**Requirement**
Could you write out each of the records below exactly?

[Dataset items]
****************************************

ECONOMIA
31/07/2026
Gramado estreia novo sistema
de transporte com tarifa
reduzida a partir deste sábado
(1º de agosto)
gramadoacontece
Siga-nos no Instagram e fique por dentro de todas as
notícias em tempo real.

****************************************

**Result of this task**
ECONOMIA
31/07/2026
Gramado estreia novo sistema
de transporte com tarifa
reduzida a partir deste sábado
(1º de agosto)
gramadoacontece
Siga-nos no Instagram e fique por dentro de todas as
notícias em tempo real.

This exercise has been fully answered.